The evidentiary issues upon which Matsushita turned are not relevant to this case. However, the opinion provides guidance regarding antitrust injury in horizontal price-fixing cases. The Court found that a plaintiff must "show that the conspiracy caused them an injury for which the antitrust laws provide relief," citing Brunswick, 429 U.S. at 488-489, and that such a showing required proof that "petitioners conspired to price predatorily in the American market, since the other conduct in the alleged conspiracy cannot have caused such an injury." Matsushita, 475 U.S. at 584 n. 7 (emphasis added). In addition to dispelling any doubt that the antitrust injury requirement applies to suits alleging horizontal price-fixing, the language suggests that a non-predatory horizontal price-fixing conspiracy could not cause an antitrust injury.

Such an inference is not remarkable, given the Supreme Court's finding four years later in ARCO that a vertical maximum-price scheme could not cause antitrust injury unless it was predatory. From a competitor's vantage point, the exercise of a non-predatory, maximum-price scheme by another competitor or competitors should have the same or similar effects regardless of whether the price is established, for example, vertically by a competitor's franchisor or horizontally by a consortium of competing franchisees. In both cases, the uninvolved competitor is free from any constraints of the scheme, and is able to offer superior services if the maximum price is too low and to collect windfall profits if the price is too high. Regardless of who establishes prices, a competitor cannot be excluded from the market by a non-predatory maximum-price scheme unless the competitor is relatively inefficient. ARCO, 495 U.S. at 337 n. 7. Therefore, it appears that Plaintiff cannot establish an antitrust injury based upon Defendant's pricing policies.

*1363 3. Potential Antitrust Injuries Contemplated by Maricopa

While it appears to be irrelevant to a determination of antitrust injury whether maximum prices are established vertically or horizontally, the Court will still evaluate any additional potential theories of antitrust injury unique to a medical, horizontal price-fixing scheme. Maricopa describes three potential types of injuries: (1) "a price restraint that tends to provide the same economic rewards to all practitioners regardless of their skill, their experience, their training, or their willingness to employ innovative and difficult procedures in individual cases;" (2) "a restraint also may discourage entry into the market[8] and may deter experimentation and new developments by individual entrepreneurs;" and (3) a maximum price scheme "may be a masquerade for an agreement to fix uniform [i.e., minimum] prices, or it may in the future take on that character." Maricopa, 457 U.S. at 348. Plaintiff in this case has failed to establish an antitrust injury under any of these three categories.

a.
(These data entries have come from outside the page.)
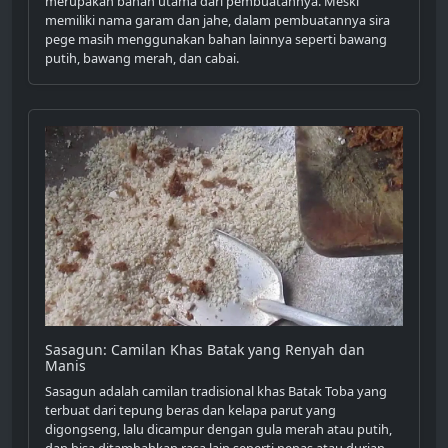
merupakan bahan utama dari pembuatannya. Meski
memiliki nama garam dan jahe, dalam pembuatannya sira
pege masih menggunakan bahan lainnya seperti bawang
putih, bawang merah, dan cabai.
Sasagun: Camilan Khas Batak yang Renyah dan
Manis
Sasagun adalah camilan tradisional khas Batak Toba yang
terbuat dari tepung beras dan kelapa parut yang
digongseng, lalu dicampur dengan gula merah atau putih,
dan bisa ditambahkan rasa lain seperti nenas atau durian.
Same Economic Rewards to All Practitioners

Maricopa expressed concern that a maximum price-fixing scheme would "provide the same economic rewards to all practitioners regardless of their skill, their experience, their training, or their willingness to employ innovative and difficult procedures in individual cases." However, such injury only could be suffered by doctors who participated in the price-fixing arrangement. They would be the ones who would receive the same compensation regardless of their skill.[9] Plaintiff is not a member of PFMC, so it can charge whatever it likes and will be paid according to skill (as established by the market).
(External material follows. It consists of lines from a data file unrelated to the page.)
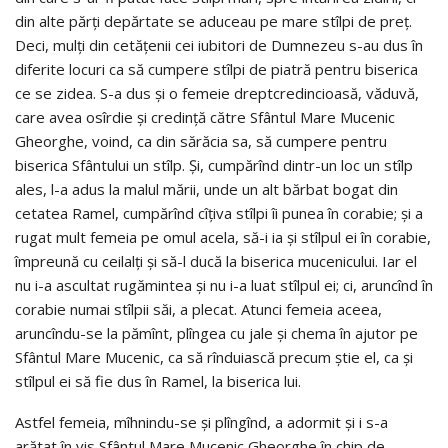
din alte părţi depărtate se aduceau pe mare stîlpi de preţ.
Deci, mulţi din cetăţenii cei iubitori de Dumnezeu s-au dus în
diferite locuri ca să cumpere stîlpi de piatră pentru biserica
ce se zidea. S-a dus şi o femeie dreptcredincioasă, văduvă,
care avea osîrdie şi credinţă către Sfântul Mare Mucenic
Gheorghe, voind, ca din sărăcia sa, să cumpere pentru
biserica Sfântului un stîlp. Şi, cumpărînd dintr-un loc un stîlp
ales, l-a adus la malul mării, unde un alt bărbat bogat din
cetatea Ramel, cumpărînd cîţiva stîlpi îi punea în corabie; şi a
rugat mult femeia pe omul acela, să-i ia şi stîlpul ei în corabie,
împreună cu ceilalţi şi să-l ducă la biserica mucenicului. Iar el
nu i-a ascultat rugămintea şi nu i-a luat stîlpul ei; ci, aruncînd în
corabie numai stîlpii săi, a plecat. Atunci femeia aceea,
aruncîndu-se la pămînt, plîngea cu jale şi chema în ajutor pe
Sfântul Mare Mucenic, ca să rînduiască precum ştie el, ca şi
stîlpul ei să fie dus în Ramel, la biserica lui.
Astfel femeia, mîhnindu-se şi plîngînd, a adormit şi i s-a
arătat în vis Sfântul Mare Mucenic Gheorghe în chip de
Plaintiff alleges that Defendant's maximum prices force it to lower its prices lest it price itself out of the market. Plaintiff's arguments imply that its services are worth more than the PFMC maximum. If patients do in fact so value Plaintiff's services, then Plaintiff should be able to attract customers, including PFMC-affiliated patients, regardless of Dr. Ramey's non-member status. PFMC-affiliated patients are permitted to patronize non-member providers; they are merely required to pay a deductible or some additional amount as prescribed by their agreement with a third-party payor. The additional cost could represent the premium value of a non-member provider's superior services. Patients who are unwilling to pay more for such services do not value it as such, and it is hardly unreasonable for these patients' third-party payors to seek to avoid paying for services not valued by their insureds. If Plaintiff is losing business to Defendant's preferred providers, it is because of their lower net prices offered to patients, and not because of any conspiracy to suppress competition.[10]
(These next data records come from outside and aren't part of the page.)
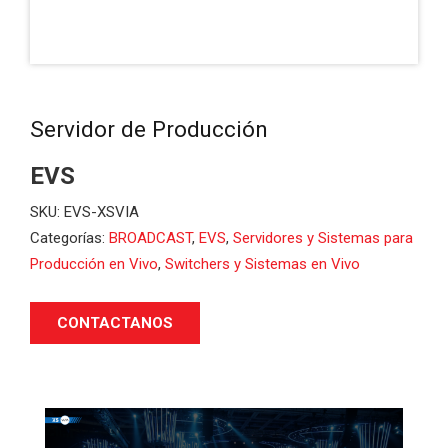
Servidor de Producción
EVS
SKU:
EVS-XSVIA
Categorías:
BROADCAST
,
EVS
,
Servidores y Sistemas para
Producción en Vivo
,
Switchers y Sistemas en Vivo
CONTACTANOS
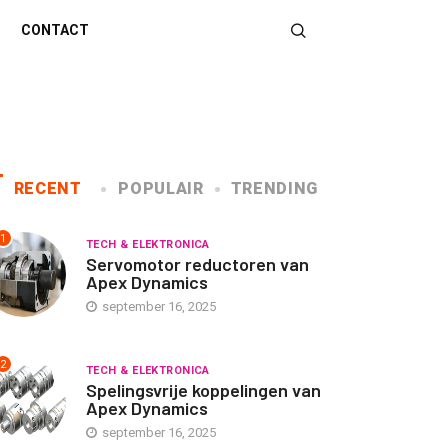
CONTACT
RECENT
POPULAIR
TRENDING
1
TECH & ELEKTRONICA
Servomotor reductoren van
Apex Dynamics
september 16, 2025
2
TECH & ELEKTRONICA
Spelingsvrije koppelingen van
Apex Dynamics
september 16, 2025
b. Experimentation and Innovation

Maricopa's next concern was that a horizontal price-fixing conspiracy could deter experimentation and innovation. Plaintiff argues that Defendant's maximum prices may force it to abandon expensive laser techniques and other advanced services.[11]

*1364 To the contrary, Defendant's prices should not deter competitive experimentation or innovation by non-member competitors. Plaintiff is free to charge whatever prices he can command. If the market values a service that is too expensive to be offered by member-doctors within the rules of Defendant's maximum-price policy, then the price-fixing scheme would actually help Plaintiff because it would enable it to offer valued services effectively closed to PFMC-affiliated doctors. However, if consumers are not willing to pay for more costly services, they would not patronize those services regardless of the prices for alternative services. The antitrust laws do not require the market to subsidize underappreciated products to ensure their "competitiveness."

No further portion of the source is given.